Soldiers of the Third Battallion Princess Patricia's Canadian Light Infantry Battle Group received their NATO medal for Service in the former Yugoslavia on Canada Day. (National Post)

Soldiers of the Third Battallion Princess Patricia's Canadian Light Infantry Battle Group received their NATO medal for Service in the former Yugoslavia on Canada Day. (National Post)

Eighteen Canadian CF-18 fighter aircrafts participated in NATO’s 78-day bombing of Serbia in the spring of 1999. The CF-18s dropped 530 bombs in 682 sorties — approximately 10 percent of NATO’s bombing runs. Hundreds died during the bombing and hundreds of thousands were displaced in a war that contravened international law.

Contrary to the mainstream media’s characterization of the campaign, NATO’s bombing of Yugoslavia spurred the ethnic cleansing it claimed to be curbing. Noam Chomsky, in A New Generation Draws the Line (2012), writes: “The State Department’s analysis showed that ‘the crimes of [Serbian president Slobodan] Milosevic’s willing executioners’ were not a motive for the bombing: the crimes followed the bombing, according to the State Department’s definitive case against Milosevic, and were precipitated by it, it is only rational to assume.”

NATO leaders claimed humanitarian motives for bombing Serbia, but their actions were largely driven by frustration with Yugoslavia’s failure to follow US and Western European imposed economic and political changes. “It was Yugoslavia’s resistance to the broader trends of political and economic reform — not the plight of Kosovar Albanians — that best explains NATO’s war,” wrote John Norris, assistant to Strobe Talbott, who was the US official responsible for diplomacy during the war and who wrote a glowing introduction to Norris’s book.

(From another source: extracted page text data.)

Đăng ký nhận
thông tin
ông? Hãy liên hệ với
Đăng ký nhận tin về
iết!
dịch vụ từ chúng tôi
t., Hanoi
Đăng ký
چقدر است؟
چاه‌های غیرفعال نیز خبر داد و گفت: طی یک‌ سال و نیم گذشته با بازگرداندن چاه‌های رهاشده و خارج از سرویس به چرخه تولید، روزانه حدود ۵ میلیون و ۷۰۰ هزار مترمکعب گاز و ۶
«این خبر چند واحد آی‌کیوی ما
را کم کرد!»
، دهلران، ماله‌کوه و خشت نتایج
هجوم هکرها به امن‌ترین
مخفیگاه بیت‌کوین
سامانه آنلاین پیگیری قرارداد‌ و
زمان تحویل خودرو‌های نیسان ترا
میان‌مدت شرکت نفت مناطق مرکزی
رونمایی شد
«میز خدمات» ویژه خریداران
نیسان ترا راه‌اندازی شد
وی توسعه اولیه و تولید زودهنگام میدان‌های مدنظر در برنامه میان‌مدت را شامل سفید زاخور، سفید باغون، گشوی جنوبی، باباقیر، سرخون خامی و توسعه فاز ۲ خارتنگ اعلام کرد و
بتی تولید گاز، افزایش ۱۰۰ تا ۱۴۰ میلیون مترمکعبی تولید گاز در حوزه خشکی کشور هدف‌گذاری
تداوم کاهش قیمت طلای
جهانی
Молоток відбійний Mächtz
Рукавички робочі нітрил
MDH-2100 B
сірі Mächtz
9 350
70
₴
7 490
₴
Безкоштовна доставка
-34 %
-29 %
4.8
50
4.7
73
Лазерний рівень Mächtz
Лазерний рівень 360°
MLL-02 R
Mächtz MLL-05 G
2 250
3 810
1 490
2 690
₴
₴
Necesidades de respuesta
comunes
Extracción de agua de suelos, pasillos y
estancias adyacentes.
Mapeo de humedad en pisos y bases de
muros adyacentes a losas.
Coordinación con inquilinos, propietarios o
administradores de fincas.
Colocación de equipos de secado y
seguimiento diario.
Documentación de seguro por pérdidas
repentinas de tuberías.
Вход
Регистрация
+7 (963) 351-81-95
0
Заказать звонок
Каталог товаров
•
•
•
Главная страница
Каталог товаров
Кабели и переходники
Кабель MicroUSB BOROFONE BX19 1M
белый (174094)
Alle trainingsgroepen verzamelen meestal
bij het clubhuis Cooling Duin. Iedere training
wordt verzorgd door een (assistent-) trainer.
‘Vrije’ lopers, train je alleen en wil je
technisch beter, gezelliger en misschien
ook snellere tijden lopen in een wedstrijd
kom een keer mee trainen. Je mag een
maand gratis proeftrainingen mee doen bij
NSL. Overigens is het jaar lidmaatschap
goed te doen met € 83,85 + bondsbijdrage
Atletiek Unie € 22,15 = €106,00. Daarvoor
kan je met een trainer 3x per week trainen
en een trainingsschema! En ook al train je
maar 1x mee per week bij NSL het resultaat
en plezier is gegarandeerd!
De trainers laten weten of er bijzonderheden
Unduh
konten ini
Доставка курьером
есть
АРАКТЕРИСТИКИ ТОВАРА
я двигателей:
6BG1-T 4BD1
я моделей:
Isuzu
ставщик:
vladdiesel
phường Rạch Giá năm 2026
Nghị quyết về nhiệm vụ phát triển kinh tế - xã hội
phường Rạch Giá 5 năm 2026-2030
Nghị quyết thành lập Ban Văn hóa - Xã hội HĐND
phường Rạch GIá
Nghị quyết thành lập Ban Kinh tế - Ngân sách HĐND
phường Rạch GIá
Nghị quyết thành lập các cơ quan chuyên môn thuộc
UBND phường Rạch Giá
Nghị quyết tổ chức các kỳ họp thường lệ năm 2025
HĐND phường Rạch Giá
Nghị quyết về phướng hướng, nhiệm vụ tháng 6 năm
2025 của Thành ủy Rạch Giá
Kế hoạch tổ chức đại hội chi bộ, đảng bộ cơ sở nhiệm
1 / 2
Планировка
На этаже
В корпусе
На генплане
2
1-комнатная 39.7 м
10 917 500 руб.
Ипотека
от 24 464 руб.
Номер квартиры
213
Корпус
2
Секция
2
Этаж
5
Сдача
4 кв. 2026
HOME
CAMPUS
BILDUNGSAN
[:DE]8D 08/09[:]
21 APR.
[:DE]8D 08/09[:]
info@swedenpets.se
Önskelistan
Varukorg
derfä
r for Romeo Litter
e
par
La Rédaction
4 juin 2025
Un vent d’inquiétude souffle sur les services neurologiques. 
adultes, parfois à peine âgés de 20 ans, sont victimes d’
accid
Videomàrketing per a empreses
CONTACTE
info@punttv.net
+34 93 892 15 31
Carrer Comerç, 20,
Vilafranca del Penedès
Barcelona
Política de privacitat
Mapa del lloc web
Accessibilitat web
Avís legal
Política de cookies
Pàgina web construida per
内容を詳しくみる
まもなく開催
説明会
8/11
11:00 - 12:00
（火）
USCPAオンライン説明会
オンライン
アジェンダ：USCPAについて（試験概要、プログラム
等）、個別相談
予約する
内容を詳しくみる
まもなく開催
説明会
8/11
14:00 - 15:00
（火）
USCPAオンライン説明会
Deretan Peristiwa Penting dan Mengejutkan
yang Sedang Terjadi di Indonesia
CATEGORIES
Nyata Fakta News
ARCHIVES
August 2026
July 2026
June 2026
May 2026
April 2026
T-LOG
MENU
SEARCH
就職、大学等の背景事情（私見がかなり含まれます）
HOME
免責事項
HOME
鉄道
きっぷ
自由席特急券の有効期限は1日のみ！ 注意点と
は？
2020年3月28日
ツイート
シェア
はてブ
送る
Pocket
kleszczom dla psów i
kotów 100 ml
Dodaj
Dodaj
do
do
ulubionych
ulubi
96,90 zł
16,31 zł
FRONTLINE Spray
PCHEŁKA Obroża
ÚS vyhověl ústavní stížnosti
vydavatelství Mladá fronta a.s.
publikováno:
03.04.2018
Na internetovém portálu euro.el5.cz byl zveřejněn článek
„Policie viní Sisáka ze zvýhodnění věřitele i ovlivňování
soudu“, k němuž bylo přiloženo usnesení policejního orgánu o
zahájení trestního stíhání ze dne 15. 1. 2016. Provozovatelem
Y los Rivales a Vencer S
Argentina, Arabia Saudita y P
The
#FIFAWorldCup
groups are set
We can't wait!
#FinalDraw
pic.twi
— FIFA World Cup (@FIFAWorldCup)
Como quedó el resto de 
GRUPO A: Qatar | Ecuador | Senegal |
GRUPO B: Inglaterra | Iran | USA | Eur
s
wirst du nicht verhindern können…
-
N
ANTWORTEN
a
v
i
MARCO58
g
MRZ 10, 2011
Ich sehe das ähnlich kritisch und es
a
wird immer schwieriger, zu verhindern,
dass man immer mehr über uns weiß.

Canadian Supreme Court Judge Louise Arbour, who presided over the International Criminal Tribunal for the former Yugoslavia (ICTY), played an important role in justifying NATO’s bombing of Serbia. Just prior to the bombing, Arbour brought along the international media for a stunt where she claimed Milosevic was blocking her from investigating a massacre in the Kosovar village of Racak. Subsequent investigations into what happened at Racak were inconclusive despite widespread reporting of a Serbian massacre. This “massacre” was an important part of NATO’s justification for bombing. While quick to blame Serbian leaders for human rights violations, Arbour ignored evidence of Western leaders’ crimes.